ORLANDO—An investigational drug called abiraterone acetate may improve the chances of survival among men with metastatic castration-resistant prostate cancer (CRPC) whose disease is progressing after receiving docetaxel-based chemotherapy, according to new findings.
In a phase 3 multinational study, investigators randomized 797 such patients to receive abiraterone acetate plus prednisone and 398 to receive placebo plus prednisone. The median follow-up was 12.8 months.
Abiraterone acetate prolonged survival by a median of approximately four months, lead researcher Howard I. Scher, MD, of Memorial Sloan Kettering Cancer Center (MSKCC) in New York, reported at the fourth annual Genitourinary Cancers Symposium. Abiraterone acetate recipients had a 35% decreased risk of death relative to the placebo group.
Dr. Scher, who is Chief of the Genitourinary Oncology Service at MSKCC’s Sidney Kimmel Center for Urologic and Prostate Cancers, and his collaborators also observed improvements in secondary end points attributable to abiraterone acetate, such as time to PSA progression, radiographic progression-free survival, and PSA response rate.

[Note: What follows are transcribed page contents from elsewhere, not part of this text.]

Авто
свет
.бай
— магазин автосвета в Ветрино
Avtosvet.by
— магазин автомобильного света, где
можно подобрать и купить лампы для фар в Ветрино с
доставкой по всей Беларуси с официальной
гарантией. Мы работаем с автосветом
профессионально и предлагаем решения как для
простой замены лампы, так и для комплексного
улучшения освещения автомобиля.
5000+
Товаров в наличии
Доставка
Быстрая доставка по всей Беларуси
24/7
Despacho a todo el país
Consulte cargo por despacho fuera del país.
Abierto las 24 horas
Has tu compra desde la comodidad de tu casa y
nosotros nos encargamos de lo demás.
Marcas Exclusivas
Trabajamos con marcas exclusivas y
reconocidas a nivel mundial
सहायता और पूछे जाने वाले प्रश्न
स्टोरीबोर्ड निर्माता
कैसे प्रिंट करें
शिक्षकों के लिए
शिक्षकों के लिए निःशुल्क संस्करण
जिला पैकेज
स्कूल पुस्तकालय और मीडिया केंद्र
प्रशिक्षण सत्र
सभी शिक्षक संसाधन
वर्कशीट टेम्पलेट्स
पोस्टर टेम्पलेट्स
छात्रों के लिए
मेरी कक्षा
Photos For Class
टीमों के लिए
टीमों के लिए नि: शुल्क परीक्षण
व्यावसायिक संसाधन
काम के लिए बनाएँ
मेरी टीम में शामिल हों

Abiraterone acetate displayed a favorable safety profile that was generally similar to that of placebo, Dr. Scher said. The more common adverse events associated with the drug included fluid retention, hypokalemia, liver function test abnormalities, and hypertension.

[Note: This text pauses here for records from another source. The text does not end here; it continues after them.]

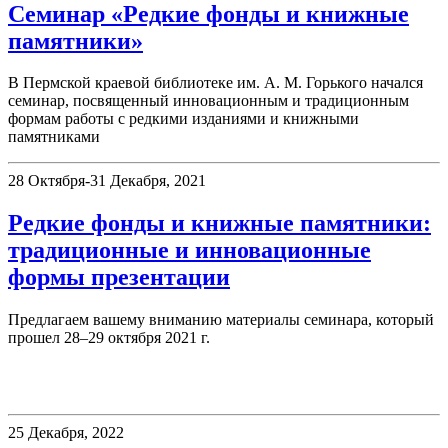
Семинар «Редкие фонды и книжные
памятники»
В Пермской краевой библиотеке им. А. М. Горького начался
семинар, посвященный инновационным и традиционным
формам работы с редкими изданиями и книжными
памятниками
28 Октября-31 Декабря, 2021
Редкие фонды и книжные памятники:
традиционные и инновационные
формы презентации
Предлагаем вашему вниманию материалы семинара, который
прошел 28–29 октября 2021 г.
Немецкий читальный зал
25 Декабря, 2022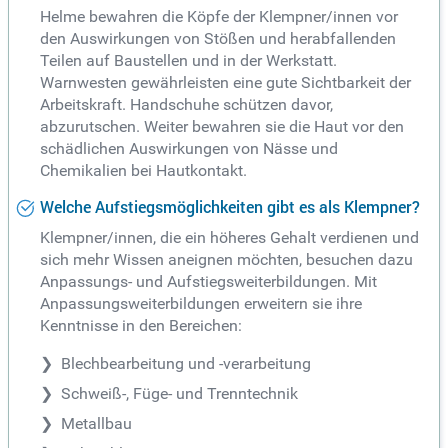
Helme bewahren die Köpfe der Klempner/innen vor
den Auswirkungen von Stößen und herabfallenden
Teilen auf Baustellen und in der Werkstatt.
Warnwesten gewährleisten eine gute Sichtbarkeit der
Arbeitskraft. Handschuhe schützen davor,
abzurutschen. Weiter bewahren sie die Haut vor den
schädlichen Auswirkungen von Nässe und
Chemikalien bei Hautkontakt.
Welche Aufstiegsmöglichkeiten gibt es als Klempner?
Klempner/innen, die ein höheres Gehalt verdienen und
sich mehr Wissen aneignen möchten, besuchen dazu
Anpassungs- und Aufstiegsweiterbildungen. Mit
Anpassungsweiterbildungen erweitern sie ihre
Kenntnisse in den Bereichen:
Blechbearbeitung und -verarbeitung
Schweiß-, Füge- und Trenntechnik
Metallbau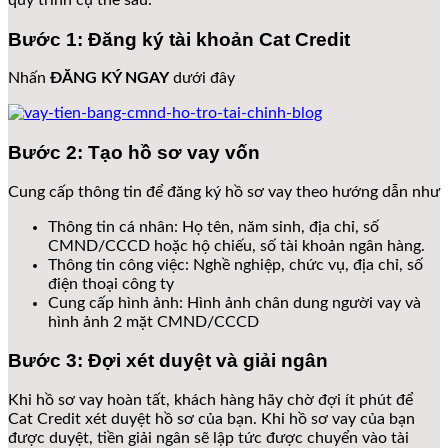
Bước 1: Đăng ký tài khoản Cat Credit
Nhấn
ĐĂNG KÝ NGAY
dưới đây
Bước 2: Tạo hồ sơ vay vốn
Cung cấp thông tin để đăng ký hồ sơ vay theo hướng dẫn như
Thông tin cá nhân: Họ tên, năm sinh, địa chỉ, số
CMND/CCCD hoặc hộ chiếu, số tài khoản ngân hàng.
Thông tin công việc: Nghề nghiệp, chức vụ, địa chỉ, số
điện thoại công ty
Cung cấp hình ảnh: Hình ảnh chân dung người vay và
hình ảnh 2 mặt CMND/CCCD
Bước 3: Đợi xét duyệt và giải ngân
Khi hồ sơ vay hoàn tất, khách hàng hãy chờ đợi ít phút để
Cat Credit xét duyệt hồ sơ của bạn. Khi hồ sơ vay của bạn
được duyệt, tiền giải ngân sẽ lập tức được chuyển vào tài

These results establish that considering CRPC to be hormone resistant “may deny patients a safe and life-prolonging treatment,” Dr. Scher told attendees.
Abiraterone acetate inhibits androgen biosynthesis in the testes, adrenal glands, and the prostate tumor, Dr. Scher’s group explained in a poster presented at the symposium. The result is plasma testosterone levels in the 1-2 ng/mL range—which is significantly lower than is achieved with conventional hormonal therapies—and a decrease in androgens within prostate tumors.
Johnson & Johnson, which is developing the new drug, funded the study.